TQJ 02/2012

Rezensent:
Georg Patzer

Maik Albrecht / Frank Rudolph:
Wu – Ein Deutscher bei den Meistern in China

Palisander 2011, 368 S., 23,80 Euro
ISBN: 978-3938305126

Was kostet ein Meistertitel? Maik Albrecht und Frank Rudolph erklären in vielen Einzelheiten die Welt des Wushu.
 Zuerst war ich enttäuscht. Ich dachte, das Buch sei ein weiterer schöner Erfahrungsbericht eines Deutschen in China, im Wudang, so etwas wie Yürgen Osters und Lilo Ambachs Klassiker »Ohne Gnade«. Aber Maik Albrecht hat mit Frank Rudolph etwas gänzlich anderes geschrieben, und manches davon ist richtig gut.
 Die beiden gehen einigen wichtigen und vielen immer wieder gestellten Fragen nach: »Was ist Wushu, was ist Gongfu? Was unterscheidet die Kampfkünste voneinander? Ist es überhaupt sinnvoll, eine Differenzierung vorzunehmen? Worin liegt der Unterschied zwischen modernen und traditionellen Methoden?« 
Und sie haben Antworten. Ihr Buch beginnt mit einer »kurzen Darstellung des Wushu«, erklärt das Wesen der Kampfkunst anhand der chinesischen Schriftzeichen und geht auch auf die Begriffe Wuji und Guocui, »Essenz der chinesischen Kultur«, ein, auf Wuyi und Shoubo.
So ausführlich ist Maik Albrecht, seit vielen Jahren Schüler von Li Zhenghua, mit seinem Koautor Frank Rudolph immer, wenn er irgendetwas erklärt über Theorie und Geschichte des Wushu. Man bekommt kurz, aber umfassend Auskunft über bekannte und weniger bekannte Stile, über die Waffen (neben »Säbel und Schwert« schreiben sie hier auch über »Fransen und Blut«), die Trainingsprinzipien (hier erwähnen sie vor allem Kraft, Weichheit, Härte und Jin) und Trainingsmethoden wie Dehnung, Gong-Übungen, Zhan Zhuang und die passenden Trainingsgeräte (leider fehlt ein Register).
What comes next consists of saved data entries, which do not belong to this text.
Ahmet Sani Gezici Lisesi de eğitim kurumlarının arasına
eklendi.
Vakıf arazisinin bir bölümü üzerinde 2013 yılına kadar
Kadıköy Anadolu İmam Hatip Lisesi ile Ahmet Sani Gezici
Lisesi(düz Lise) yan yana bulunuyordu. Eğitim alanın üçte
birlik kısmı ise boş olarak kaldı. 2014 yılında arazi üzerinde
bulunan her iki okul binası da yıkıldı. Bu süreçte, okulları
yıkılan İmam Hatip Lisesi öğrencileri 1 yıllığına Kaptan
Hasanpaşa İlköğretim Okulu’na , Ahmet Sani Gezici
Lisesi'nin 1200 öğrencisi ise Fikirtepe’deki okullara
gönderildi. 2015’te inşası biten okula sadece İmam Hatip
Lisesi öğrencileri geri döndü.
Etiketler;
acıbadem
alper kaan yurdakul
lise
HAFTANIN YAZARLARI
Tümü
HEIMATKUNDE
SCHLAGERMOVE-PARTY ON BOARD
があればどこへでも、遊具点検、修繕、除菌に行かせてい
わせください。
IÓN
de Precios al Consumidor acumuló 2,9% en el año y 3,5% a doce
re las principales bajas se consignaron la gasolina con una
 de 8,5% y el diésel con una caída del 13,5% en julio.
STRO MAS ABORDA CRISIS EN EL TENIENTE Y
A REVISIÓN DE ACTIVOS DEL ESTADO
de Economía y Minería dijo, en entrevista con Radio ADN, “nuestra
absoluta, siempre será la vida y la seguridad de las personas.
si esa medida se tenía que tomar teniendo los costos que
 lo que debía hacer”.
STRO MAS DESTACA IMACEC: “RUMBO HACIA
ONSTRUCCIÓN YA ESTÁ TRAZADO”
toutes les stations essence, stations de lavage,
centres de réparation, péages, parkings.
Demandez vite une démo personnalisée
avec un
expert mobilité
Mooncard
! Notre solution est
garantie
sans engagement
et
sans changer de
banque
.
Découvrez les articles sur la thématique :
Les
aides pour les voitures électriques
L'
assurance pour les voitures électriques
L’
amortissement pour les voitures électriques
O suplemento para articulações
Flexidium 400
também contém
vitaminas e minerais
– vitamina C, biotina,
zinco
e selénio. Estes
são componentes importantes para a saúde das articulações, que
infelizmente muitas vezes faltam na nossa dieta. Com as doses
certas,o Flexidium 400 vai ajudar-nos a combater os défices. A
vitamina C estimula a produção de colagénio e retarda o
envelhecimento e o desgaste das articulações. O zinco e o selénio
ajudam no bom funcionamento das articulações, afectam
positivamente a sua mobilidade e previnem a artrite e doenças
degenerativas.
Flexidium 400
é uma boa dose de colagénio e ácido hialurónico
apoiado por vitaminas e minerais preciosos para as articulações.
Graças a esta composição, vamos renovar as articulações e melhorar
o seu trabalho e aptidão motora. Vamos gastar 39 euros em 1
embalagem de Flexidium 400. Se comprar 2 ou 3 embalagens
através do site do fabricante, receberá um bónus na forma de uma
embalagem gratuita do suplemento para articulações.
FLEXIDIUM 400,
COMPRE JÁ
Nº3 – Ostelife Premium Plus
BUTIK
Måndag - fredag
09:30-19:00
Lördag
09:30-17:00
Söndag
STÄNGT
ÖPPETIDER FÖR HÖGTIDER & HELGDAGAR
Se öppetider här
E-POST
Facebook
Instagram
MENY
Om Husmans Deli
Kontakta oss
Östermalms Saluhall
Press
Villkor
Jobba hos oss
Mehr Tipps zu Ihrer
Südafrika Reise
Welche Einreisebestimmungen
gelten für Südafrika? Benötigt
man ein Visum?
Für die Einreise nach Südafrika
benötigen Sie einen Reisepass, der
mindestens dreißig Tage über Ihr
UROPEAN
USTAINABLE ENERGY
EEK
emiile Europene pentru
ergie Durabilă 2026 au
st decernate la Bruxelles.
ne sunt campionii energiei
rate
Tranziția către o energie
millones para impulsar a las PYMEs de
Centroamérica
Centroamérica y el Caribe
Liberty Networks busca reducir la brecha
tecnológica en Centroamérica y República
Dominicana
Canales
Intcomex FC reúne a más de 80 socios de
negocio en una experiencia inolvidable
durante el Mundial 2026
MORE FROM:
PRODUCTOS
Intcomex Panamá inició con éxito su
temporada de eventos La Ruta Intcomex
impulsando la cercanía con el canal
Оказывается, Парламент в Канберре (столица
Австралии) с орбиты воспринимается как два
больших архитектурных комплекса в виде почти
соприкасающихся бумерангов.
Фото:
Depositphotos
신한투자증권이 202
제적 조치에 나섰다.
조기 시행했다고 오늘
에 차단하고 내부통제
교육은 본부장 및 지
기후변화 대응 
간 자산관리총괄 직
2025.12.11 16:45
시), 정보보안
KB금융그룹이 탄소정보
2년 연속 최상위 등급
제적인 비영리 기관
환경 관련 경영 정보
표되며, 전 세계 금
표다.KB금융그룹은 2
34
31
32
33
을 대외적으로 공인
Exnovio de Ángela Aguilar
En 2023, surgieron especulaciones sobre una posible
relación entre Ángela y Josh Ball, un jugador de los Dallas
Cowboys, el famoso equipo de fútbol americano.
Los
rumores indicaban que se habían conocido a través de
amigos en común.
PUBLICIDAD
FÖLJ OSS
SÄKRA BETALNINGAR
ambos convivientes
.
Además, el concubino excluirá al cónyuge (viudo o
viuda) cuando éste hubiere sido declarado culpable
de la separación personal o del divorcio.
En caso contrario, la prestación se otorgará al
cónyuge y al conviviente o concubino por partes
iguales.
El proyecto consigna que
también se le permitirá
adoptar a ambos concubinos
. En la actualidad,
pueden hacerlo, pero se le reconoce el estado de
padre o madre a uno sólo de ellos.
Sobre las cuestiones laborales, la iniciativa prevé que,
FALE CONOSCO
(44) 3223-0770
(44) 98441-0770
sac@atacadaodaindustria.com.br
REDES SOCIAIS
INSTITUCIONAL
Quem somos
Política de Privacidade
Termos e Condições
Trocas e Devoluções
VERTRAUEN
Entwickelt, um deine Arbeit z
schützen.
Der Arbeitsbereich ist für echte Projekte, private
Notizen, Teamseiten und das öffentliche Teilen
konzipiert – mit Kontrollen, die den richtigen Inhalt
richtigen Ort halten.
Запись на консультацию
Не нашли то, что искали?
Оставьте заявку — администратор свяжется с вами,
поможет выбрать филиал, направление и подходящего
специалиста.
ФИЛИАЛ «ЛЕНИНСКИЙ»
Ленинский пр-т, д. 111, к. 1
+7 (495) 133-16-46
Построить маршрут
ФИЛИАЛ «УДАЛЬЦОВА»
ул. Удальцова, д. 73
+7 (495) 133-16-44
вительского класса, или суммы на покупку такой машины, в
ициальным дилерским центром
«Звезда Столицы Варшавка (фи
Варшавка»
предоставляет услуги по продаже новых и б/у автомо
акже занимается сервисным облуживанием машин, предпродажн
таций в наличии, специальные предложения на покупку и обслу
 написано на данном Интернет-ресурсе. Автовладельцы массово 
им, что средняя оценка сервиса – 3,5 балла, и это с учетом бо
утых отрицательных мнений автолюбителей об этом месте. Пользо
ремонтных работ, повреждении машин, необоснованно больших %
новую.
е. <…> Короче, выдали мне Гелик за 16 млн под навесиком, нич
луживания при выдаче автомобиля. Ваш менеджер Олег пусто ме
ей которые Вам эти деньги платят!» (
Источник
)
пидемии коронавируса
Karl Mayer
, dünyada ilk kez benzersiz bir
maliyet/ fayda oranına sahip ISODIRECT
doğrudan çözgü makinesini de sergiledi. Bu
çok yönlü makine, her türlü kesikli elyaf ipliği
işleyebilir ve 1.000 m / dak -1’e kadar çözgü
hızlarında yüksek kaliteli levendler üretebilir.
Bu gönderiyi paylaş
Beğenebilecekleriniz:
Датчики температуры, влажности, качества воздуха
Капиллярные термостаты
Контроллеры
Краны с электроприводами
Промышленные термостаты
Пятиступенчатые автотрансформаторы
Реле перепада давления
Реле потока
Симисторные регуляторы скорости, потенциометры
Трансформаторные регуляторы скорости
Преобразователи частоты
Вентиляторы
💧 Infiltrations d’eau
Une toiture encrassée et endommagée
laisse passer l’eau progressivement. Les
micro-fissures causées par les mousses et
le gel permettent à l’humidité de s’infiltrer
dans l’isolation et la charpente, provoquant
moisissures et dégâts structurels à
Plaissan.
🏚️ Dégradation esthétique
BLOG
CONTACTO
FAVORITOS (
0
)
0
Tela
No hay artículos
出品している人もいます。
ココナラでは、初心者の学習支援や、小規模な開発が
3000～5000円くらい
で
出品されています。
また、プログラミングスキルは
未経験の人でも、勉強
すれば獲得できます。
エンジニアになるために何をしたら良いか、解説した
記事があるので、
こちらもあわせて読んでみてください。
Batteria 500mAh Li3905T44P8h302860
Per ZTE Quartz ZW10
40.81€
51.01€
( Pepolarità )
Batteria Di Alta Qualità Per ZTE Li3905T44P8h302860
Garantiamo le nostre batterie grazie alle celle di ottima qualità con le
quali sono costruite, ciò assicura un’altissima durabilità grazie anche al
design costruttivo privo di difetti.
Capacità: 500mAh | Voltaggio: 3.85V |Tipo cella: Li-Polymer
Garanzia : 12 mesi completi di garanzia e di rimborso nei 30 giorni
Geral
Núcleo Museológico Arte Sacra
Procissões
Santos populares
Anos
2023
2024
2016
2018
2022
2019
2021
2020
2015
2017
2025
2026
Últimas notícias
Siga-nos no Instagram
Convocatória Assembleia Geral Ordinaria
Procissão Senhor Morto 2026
Die Autoren kommen auch auf »Yip Man und die Vermarktung des Wingchun« zu sprechen und auf die »Scharlatane im Wushu«, sie diskutieren »Sinn und Unsinn der Graduierungen« und fragen frech: »Was kostet ein Meistertitel?«
Maik Albrecht und Frank Rudolph scheuen sich nicht vor eigenen Meinungen. Leider verfranst sich das Buch ein wenig, wenn Maik Albrecht über die vielen Meister spricht, mit denen er Kontakt hatte oder bei denen er in seinen Jahren in China trainiert hat und noch trainiert: Er lebt noch immer in China und hat die Tochter seines Shifu geheiratet. Überhaupt ist das ansonsten lobenswerte Buch sprachlich oft ein wenig steif und unbeholfen, manchmal redundant und anekdotenhaft. Vor allem in den Beschreibungen der Meister könnte es lebendiger und anschaulicher sein, man merkt, dass Maik Albrecht eher Kampfkünstler und Sinologe als Autor ist. Inhaltlich ist das Buch eine Fundgrube.